The first is simple, without pronounced attacks. We talked about it in the previous article.
And the second is aggressive manipulation. In such cases, the manipulator:
- behaves aggressively;
- does not accept your refusal and continues to “put pressure” on you;
- deceives you.
In this case, “heavy artillery” is precisely what is needed—counter-manipulation.
short video on the topic of manipulation (5 minutes)
Shield from manipulation
You come to work, and the boss tells you:
- You are our best employee! Therefore, we will put you to work at the most unprofitable point! Who, if not you, will cope with this?
What should be done?
- Track your feelings. I am glad that my superiors appreciate me. I'm afraid of letting my colleagues down.
- Take a break. “Thank you very much, I’ll think about it until tomorrow.”
- Ask yourself the question “why?” Why should I agree to this?
- Realize your desires. Yes, I am interested in this task. But only if my efforts are rewarded.
- Think through your answer based on your goals. “Thank you for your trust. Let’s discuss increasing my salary due to the additional workload.”
- Maintain internal balance during a conversation. Speak to the point. At this moment, if the interlocutor is ready for a constructive solution to the issue, he will compromise: “Okay, we will increase your salary by 10%.”
In most cases, this shield is enough for you. He will help you make the right decision and not promise too much, which you will regret later.

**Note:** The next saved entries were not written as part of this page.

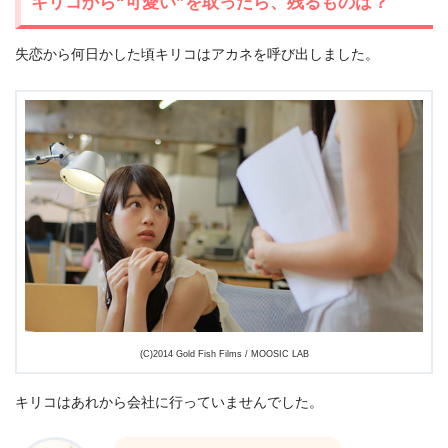
キリコから“可愛い”を取ったら、残るものは？
失恋から何日かした頃キリコはアカネを呼び出しました。
(C)2014 Gold Fish Films / MOOSIC LAB
キリコはあれから会社に行っていませんでした。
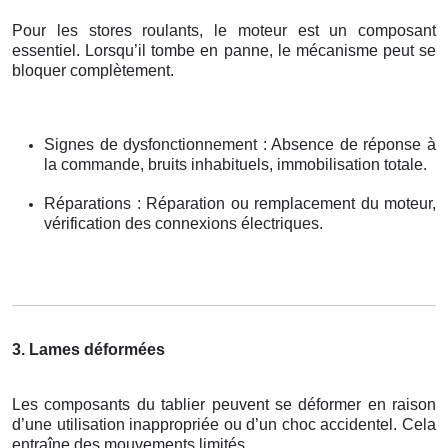
Pour les stores roulants, le moteur est un composant
essentiel. Lorsqu’il tombe en panne, le mécanisme peut se
bloquer complètement.
Signes de dysfonctionnement : Absence de réponse à
la commande, bruits inhabituels, immobilisation totale.
Réparations : Réparation ou remplacement du moteur,
vérification des connexions électriques.
3. Lames déformées
Les composants du tablier peuvent se déformer en raison
d’une utilisation inappropriée ou d’un choc accidentel. Cela
entraîne des mouvements limités.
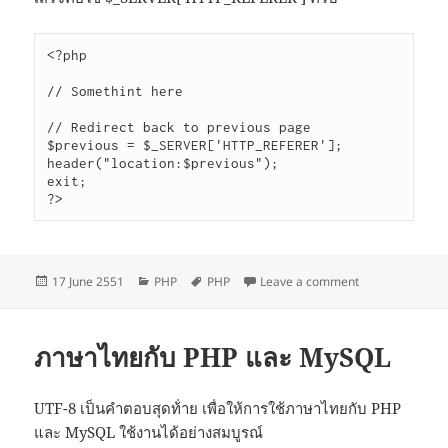
<?php

// Somethint here

// Redirect back to previous page

$previous = $_SERVER['HTTP_REFERER'];

header("location:$previous");

exit;

Posted
Categories
Tags
on กลับไปหน้าที่
17 June 2551
PHP
PHP
Leave a comment
on
ภาษาไทยกับ PHP และ MySQL
UTF-8 เป็นคำตอบสุดท้่าย เพื่อให้การใช้ภาษาไทยกับ PHP
และ MySQL ใช้งานได้อย่างสมบูรณ์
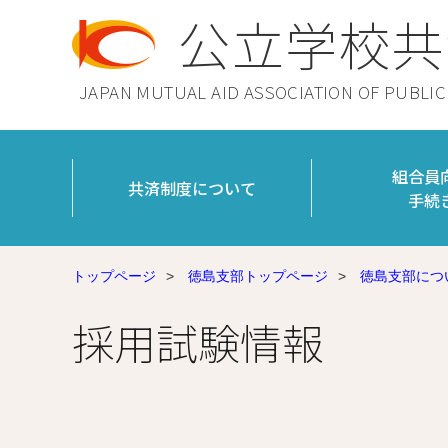
公立学校共
JAPAN MUTUAL AID ASSOCIATION OF PUBLI
組合員
共済制度について
手続
トップページ
>
徳島支部トップページ
>
徳島支部につ
採用試験情報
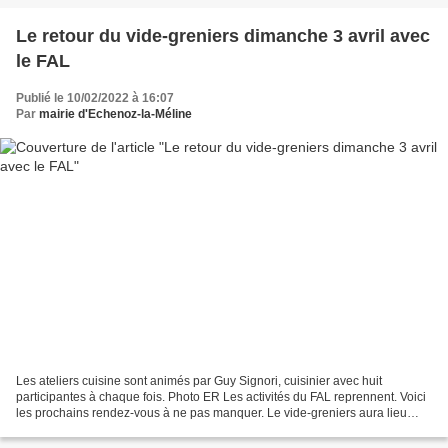
Le retour du vide-greniers dimanche 3 avril avec
le FAL
Publié le 10/02/2022 à 16:07
Par
mairie d'Echenoz-la-Méline
Les ateliers cuisine sont animés par Guy Signori, cuisinier avec huit
participantes à chaque fois. Photo ER Les activités du FAL reprennent. Voici
les prochains rendez-vous à ne pas manquer. Le vide-greniers aura lieu
dimanche 3 avril 2022. Compte tenu...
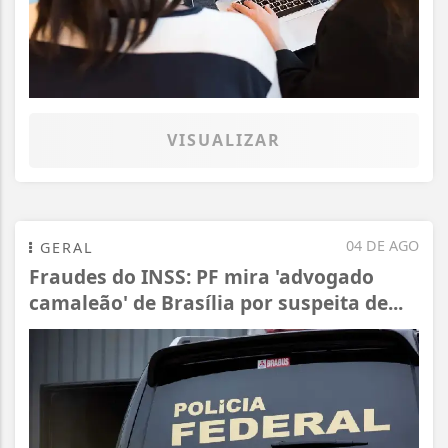
VISUALIZAR
04 DE AGO
GERAL
Fraudes do INSS: PF mira 'advogado
camaleão' de Brasília por suspeita de...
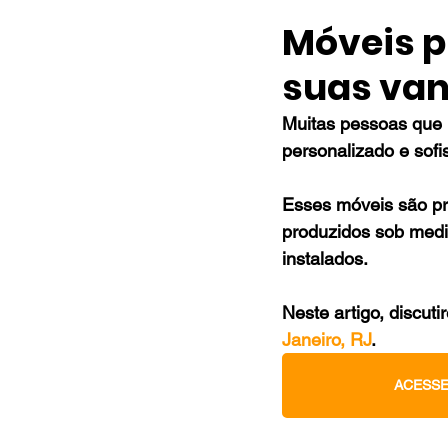
Móveis p
suas va
Muitas pessoas que 
personalizado e sof
Esses móveis são pr
produzidos sob medi
instalados.
Neste artigo, discut
Janeiro, RJ
.
ACESSE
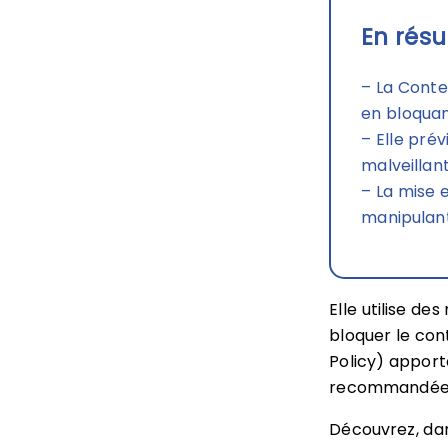
En résu
– La Conte
en bloquan
– Elle prév
malveillant
– La mise 
manipulant
Elle utilise d
bloquer le con
Policy) appor
recommandée p
Découvrez, dans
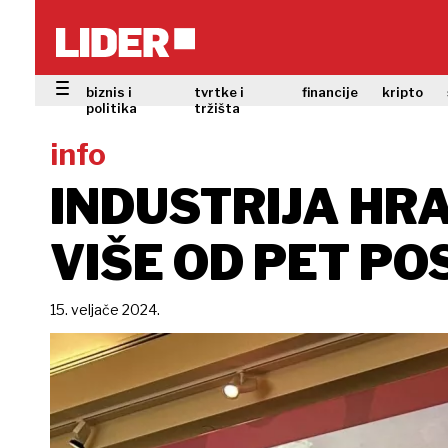
biznis i
tvrtke i
financije
kripto
politika
tržišta
info
INDUSTRIJA HR
VIŠE OD PET PO
15. veljače 2024.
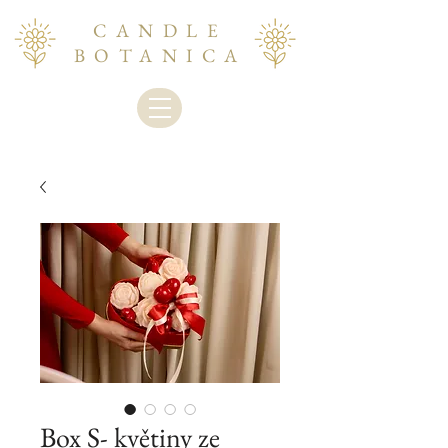
CANDLE
BOTANICA
Box S- květiny ze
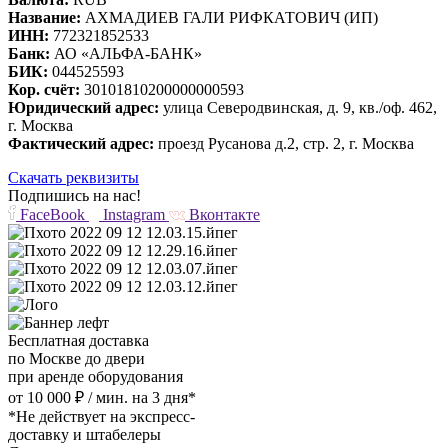
Название:
АХМАДИЕВ ГАЛИ РИФКАТОВИЧ (ИП)
ИНН:
772321852533
Банк:
АО «АЛЬФА-БАНК»
БИК:
044525593
Кор. счёт:
30101810200000000593
Юридический адрес:
улица Северодвинская, д. 9, кв./оф. 462,
г. Москва
Фактический адрес:
проезд Русанова д.2, стр. 2, г. Москва
Скачать реквизиты
Подпишись на нас!
FaceBook
Instagram
Вконтакте
Бесплатная доставка
по Москве до двери
при аренде оборудования
от 10 000 ₽ / мин. на 3 дня*
*Не действует на экспресс-
доставку и штабелеры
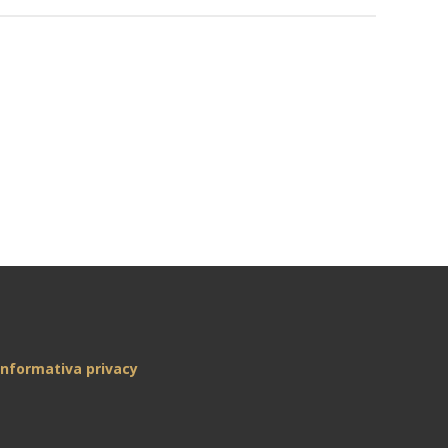
Informativa privacy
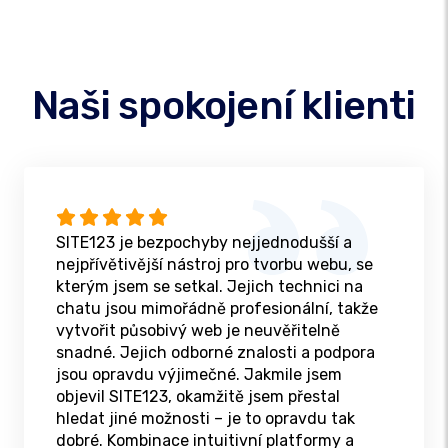
Naši spokojení klienti
SITE123 je bezpochyby nejjednodušší a
nejpřívětivější nástroj pro tvorbu webu, se
kterým jsem se setkal. Jejich technici na
chatu jsou mimořádně profesionální, takže
vytvořit působivý web je neuvěřitelně
snadné. Jejich odborné znalosti a podpora
jsou opravdu výjimečné. Jakmile jsem
objevil SITE123, okamžitě jsem přestal
hledat jiné možnosti – je to opravdu tak
dobré. Kombinace intuitivní platformy a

If you refuse or doubt, a simple shield against manipulation will not work. In this case, the opponent is trying to bend you, get you emotional and deprive you of your sense of balance. In this case, it remains to exit the communication with dignity:
Don't get emotional in response. They are trying to unbalance you so that you switch to an emotional dialogue: “Me? But you..." One of my life hacks in this situation is to “play like a fool” and answer neutrally: “good”, “it happens” and the catchphrase “what do you mean?” This puts the attacker into a stupor, and you get time to normalize your breathing and think about how to take communication in a different direction or not to get involved in further communication at all.
Manipulation Shield is a basic technique. If he doesn’t help, we fight the manipulator with his own weapons.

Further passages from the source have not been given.